TableUtils, TableListener.next and rowCache

steffen · October 17, 2022, 3:31pm

We use the TableUtils class to retrieve SNMP tables. To be able to perform some specific checks while retrieving a table, we implemented our own TableListener. The additional checks are conducted in next(TableEvent).

A few weeks ago, Java produced a heap dump (-XX:+HeapDumpOnOutOfMemoryError) because our process was taking up too much RAM. One of my colleagues found out that TableRequest’s internal row cache (rowCache) contained a lot of references to TableRow instances (some millions). Our custom TableListener has mechanisms to abort table retrieval, for example, when a table becomes too large. But it has also some mechanisms that may pause table retrieval for a certain time under certain conditions. However, the heap dump gave us the impression that it is code-technically possible for TableUtils to continue table retrieval in the background before next(TableEvent) returns either true (to retrieve more data) or false (to finish table retrieval).

Is it possible that TableUtils keeps retrieving data without sending rows to our TableListener?

AGENTPP · October 17, 2022, 6:32pm

Yes, of course, it is possible that TableUtils never sends a row to the TableRowListener until the agent returned at least all requested variable bindings for the first row. That is because TableUtils ensure that table events are returned in lexicographic ordering.
If the agent fails to return objects in correct lexicographic ordering, the table retrieval could get in an endless loop. To avoid this, the third lexicographic ordering error let TableUtils stop the retrieval and return an error status.
For large tables however, the detection of such lexicographic errors might be too late.
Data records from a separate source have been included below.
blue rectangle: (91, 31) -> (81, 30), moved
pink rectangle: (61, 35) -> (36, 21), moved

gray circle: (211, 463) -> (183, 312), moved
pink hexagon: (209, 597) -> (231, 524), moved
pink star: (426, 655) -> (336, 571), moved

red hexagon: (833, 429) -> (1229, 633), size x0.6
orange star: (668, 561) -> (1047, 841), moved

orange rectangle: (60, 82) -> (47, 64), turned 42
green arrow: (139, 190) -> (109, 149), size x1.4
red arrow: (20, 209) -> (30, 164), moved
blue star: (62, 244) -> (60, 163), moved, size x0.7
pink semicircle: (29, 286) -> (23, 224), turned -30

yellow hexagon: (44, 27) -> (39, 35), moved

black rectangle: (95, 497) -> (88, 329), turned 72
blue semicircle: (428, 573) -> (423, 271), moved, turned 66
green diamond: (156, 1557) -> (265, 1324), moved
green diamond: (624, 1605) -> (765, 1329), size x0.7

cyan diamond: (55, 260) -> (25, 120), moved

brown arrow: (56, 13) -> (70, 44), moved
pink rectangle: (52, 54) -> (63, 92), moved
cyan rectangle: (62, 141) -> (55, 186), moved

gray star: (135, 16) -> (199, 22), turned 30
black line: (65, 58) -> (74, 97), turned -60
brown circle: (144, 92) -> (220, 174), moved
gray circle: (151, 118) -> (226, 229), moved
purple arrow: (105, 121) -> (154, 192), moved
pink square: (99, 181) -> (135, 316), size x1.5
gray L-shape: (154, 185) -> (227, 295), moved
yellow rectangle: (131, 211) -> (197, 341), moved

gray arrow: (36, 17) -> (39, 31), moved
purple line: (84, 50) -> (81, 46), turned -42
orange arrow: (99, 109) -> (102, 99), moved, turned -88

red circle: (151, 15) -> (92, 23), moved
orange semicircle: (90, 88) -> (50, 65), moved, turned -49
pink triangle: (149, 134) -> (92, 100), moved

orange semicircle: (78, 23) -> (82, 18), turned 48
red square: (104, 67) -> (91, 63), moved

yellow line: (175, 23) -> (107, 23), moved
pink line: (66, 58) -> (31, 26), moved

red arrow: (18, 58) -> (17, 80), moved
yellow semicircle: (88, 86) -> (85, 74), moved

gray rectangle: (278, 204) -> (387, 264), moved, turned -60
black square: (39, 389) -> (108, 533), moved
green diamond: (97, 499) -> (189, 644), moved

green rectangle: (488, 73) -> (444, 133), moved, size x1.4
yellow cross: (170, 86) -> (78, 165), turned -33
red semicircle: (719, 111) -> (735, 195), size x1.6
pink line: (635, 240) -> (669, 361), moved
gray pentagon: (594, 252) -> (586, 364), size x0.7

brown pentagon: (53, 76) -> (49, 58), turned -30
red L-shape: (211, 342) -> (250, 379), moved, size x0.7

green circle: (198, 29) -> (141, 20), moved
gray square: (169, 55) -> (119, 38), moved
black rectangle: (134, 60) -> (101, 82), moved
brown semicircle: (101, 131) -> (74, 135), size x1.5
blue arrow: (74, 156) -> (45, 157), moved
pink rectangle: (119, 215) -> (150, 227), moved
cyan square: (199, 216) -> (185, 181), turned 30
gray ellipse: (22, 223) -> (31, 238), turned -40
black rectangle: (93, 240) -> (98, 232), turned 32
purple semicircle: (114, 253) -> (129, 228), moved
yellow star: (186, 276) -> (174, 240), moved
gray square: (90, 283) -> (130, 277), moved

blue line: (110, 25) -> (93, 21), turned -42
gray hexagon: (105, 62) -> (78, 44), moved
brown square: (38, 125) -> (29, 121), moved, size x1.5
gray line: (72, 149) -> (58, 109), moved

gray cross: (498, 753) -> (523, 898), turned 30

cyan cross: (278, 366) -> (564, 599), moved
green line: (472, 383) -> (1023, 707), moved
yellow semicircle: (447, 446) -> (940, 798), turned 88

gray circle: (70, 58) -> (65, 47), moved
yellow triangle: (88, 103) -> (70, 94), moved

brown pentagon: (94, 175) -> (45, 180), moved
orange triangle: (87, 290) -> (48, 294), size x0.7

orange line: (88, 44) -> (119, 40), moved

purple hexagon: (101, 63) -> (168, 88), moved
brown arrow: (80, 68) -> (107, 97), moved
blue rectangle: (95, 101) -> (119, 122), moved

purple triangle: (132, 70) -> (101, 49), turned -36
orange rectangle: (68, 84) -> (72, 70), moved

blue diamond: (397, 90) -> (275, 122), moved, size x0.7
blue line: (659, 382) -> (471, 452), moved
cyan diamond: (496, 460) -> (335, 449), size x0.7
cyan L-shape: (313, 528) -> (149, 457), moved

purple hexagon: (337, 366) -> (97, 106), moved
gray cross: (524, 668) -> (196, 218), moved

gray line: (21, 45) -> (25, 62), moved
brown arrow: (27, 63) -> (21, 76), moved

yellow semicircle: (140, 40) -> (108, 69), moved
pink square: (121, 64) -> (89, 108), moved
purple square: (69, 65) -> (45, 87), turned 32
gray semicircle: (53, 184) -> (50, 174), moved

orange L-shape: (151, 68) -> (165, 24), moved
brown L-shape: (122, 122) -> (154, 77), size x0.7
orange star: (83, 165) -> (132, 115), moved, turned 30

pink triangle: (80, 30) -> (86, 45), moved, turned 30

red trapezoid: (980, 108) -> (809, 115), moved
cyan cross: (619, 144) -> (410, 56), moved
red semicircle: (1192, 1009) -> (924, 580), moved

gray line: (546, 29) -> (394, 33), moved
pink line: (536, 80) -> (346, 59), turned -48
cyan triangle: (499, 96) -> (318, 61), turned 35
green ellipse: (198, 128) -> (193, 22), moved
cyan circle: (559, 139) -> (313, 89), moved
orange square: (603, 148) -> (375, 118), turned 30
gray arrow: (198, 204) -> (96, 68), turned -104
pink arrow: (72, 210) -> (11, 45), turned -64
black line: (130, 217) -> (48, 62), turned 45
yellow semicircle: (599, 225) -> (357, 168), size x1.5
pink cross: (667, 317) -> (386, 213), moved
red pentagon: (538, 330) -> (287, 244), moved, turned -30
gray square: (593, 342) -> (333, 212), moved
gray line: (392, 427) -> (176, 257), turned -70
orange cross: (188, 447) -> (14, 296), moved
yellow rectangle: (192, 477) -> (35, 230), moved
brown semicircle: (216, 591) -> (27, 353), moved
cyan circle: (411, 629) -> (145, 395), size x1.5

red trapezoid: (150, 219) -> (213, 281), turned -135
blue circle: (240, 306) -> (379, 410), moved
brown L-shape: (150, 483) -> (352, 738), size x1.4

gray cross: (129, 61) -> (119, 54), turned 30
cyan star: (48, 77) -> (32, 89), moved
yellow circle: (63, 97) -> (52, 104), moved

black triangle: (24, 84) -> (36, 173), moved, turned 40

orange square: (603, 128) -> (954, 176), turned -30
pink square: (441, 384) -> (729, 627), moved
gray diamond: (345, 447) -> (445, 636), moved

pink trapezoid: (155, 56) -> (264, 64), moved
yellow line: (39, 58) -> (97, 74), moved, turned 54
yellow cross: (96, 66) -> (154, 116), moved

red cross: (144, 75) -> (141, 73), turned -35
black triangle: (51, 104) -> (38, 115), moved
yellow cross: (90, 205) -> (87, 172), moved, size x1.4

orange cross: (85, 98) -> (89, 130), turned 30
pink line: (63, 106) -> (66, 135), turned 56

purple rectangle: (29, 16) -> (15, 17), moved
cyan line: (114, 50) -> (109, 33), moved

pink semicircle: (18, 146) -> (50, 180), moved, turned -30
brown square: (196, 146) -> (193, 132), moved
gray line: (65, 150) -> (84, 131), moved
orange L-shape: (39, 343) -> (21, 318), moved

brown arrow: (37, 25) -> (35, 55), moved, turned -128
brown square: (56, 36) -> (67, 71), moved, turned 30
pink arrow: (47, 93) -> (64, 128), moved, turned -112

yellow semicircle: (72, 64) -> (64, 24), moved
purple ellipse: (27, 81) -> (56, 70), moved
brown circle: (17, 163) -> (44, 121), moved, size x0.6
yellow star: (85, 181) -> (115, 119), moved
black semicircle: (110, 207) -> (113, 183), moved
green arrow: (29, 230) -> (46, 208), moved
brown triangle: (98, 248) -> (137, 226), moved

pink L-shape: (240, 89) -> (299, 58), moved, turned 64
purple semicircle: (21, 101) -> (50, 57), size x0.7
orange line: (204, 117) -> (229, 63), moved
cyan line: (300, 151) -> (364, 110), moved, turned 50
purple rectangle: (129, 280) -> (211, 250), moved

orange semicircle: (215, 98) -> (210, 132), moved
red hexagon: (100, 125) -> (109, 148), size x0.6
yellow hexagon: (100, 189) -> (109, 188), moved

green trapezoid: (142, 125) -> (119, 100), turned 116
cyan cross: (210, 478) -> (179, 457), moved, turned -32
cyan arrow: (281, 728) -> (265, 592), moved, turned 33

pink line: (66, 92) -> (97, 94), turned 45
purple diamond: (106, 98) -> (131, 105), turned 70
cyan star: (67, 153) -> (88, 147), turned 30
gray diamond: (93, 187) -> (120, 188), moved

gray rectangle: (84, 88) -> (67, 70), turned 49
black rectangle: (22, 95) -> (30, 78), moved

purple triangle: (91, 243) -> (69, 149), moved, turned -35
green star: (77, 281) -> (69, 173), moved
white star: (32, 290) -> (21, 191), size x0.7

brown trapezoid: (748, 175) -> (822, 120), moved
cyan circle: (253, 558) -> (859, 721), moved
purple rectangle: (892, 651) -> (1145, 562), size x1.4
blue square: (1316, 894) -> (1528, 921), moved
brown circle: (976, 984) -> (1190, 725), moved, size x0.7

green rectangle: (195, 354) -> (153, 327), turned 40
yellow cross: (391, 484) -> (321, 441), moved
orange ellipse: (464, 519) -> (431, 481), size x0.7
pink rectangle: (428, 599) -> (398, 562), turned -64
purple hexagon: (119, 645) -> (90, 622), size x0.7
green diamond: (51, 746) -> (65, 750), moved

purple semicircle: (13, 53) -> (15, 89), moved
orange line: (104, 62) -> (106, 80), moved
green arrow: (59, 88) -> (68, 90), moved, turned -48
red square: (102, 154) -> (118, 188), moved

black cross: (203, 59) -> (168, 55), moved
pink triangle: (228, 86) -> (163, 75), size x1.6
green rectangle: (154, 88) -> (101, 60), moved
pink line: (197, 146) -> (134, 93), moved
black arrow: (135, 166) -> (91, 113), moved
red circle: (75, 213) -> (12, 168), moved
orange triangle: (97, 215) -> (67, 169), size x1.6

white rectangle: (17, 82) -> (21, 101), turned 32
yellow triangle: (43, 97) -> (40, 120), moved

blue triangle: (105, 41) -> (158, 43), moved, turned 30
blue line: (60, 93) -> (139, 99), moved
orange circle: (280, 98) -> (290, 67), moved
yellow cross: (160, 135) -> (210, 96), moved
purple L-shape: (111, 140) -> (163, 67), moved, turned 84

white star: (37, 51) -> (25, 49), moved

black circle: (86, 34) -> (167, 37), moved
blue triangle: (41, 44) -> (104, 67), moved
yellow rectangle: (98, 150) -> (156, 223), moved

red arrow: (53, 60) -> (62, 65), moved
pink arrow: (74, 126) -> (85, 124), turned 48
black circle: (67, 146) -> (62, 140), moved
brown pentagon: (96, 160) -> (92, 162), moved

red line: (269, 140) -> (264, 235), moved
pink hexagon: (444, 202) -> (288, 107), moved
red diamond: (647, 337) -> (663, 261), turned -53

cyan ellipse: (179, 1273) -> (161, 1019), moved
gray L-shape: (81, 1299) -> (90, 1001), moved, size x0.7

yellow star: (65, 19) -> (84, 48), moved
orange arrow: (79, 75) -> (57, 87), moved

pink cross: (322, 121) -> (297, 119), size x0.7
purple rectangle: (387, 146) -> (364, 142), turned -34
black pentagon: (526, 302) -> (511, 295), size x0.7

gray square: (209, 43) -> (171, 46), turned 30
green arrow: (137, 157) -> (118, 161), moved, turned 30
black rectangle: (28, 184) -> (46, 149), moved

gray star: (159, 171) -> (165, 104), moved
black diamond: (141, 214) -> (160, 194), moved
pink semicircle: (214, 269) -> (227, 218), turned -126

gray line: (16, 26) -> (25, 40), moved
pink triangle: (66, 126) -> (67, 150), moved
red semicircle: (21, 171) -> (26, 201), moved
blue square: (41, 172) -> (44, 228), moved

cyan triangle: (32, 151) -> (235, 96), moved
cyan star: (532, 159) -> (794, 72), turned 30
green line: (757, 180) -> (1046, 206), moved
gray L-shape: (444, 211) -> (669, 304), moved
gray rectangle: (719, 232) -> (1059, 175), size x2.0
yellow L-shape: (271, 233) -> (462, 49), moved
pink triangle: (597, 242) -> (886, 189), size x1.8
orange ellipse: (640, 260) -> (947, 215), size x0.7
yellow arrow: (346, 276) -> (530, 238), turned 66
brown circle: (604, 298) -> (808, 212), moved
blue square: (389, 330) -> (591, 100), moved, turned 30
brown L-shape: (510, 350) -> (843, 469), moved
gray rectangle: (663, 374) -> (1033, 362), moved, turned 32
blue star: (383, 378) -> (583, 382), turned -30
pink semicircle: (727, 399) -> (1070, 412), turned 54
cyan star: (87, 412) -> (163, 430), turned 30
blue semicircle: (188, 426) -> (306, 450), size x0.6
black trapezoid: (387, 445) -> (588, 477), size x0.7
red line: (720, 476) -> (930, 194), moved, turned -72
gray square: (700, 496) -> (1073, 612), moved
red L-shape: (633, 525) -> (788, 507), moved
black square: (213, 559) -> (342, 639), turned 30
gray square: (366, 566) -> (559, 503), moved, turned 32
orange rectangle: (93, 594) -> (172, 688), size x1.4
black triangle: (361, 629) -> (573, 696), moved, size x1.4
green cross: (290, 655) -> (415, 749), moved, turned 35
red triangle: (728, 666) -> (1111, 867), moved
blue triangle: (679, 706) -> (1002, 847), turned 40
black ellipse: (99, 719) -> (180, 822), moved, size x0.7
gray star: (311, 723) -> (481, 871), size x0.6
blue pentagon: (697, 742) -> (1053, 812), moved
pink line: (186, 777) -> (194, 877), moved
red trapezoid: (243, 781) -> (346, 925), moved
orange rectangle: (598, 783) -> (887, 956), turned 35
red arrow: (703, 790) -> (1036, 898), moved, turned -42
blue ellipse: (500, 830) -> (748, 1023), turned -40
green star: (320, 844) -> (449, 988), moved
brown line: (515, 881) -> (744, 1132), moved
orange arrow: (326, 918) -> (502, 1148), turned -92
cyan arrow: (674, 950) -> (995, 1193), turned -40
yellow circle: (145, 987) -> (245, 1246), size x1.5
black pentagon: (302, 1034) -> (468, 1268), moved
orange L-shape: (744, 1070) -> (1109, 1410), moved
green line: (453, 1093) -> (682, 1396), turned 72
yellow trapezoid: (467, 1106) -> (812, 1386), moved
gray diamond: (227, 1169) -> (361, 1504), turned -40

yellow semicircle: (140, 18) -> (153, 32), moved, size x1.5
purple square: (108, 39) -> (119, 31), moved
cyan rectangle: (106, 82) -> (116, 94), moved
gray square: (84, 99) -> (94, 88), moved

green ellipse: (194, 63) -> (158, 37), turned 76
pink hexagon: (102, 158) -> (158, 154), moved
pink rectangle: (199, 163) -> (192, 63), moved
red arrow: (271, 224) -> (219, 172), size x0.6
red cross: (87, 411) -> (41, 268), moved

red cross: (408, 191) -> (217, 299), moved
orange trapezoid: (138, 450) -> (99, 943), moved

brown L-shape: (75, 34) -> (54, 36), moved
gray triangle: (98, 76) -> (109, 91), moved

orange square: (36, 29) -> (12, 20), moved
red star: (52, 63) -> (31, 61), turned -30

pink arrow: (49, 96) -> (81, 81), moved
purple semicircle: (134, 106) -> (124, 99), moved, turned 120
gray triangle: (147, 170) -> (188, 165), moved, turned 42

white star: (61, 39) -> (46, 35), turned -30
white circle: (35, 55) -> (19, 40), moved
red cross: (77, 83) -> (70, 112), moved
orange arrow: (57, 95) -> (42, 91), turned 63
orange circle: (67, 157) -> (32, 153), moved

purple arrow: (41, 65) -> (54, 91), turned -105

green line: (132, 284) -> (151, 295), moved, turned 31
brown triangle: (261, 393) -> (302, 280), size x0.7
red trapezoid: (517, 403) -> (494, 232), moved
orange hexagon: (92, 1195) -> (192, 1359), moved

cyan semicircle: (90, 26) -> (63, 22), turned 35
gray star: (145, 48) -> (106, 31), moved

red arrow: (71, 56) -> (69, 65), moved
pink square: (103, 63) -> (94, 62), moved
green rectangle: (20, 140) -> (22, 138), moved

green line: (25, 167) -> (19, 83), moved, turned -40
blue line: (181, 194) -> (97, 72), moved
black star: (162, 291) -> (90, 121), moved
Are you encountering the issue with sparse or dense tables on the agent side?

steffen · October 18, 2022, 11:18pm

Thanks for your answer! Yes, actually we’ve been talking about that same idea. According to the heap dump, the TableUtils$TableRequest.lexicographicErrors is 0. Today, we collected additional data from the table request:

org.snmp4j.util.TableUtils.TableRequest takes 11G
org.snmp4j.util.TableUtils.TableRequest.rowCache > 8,000,000 entries
org.snmp4j.util.TableUtils.TableRequest.spareTableMode = sparseTable
org.snmp4j.util.TableUtils.TableRequest.numLexicographicErrors = 0

But we too count the number of variable bindings we receive by next(TableEvent), and it seems we got far less variable bindings. To me, this makes only sense if TableUtils keeps on retrieving more data even though both numLexicographicErrors = 0 and next() hasn’t finished. But this behavior would seem a bit strange to me.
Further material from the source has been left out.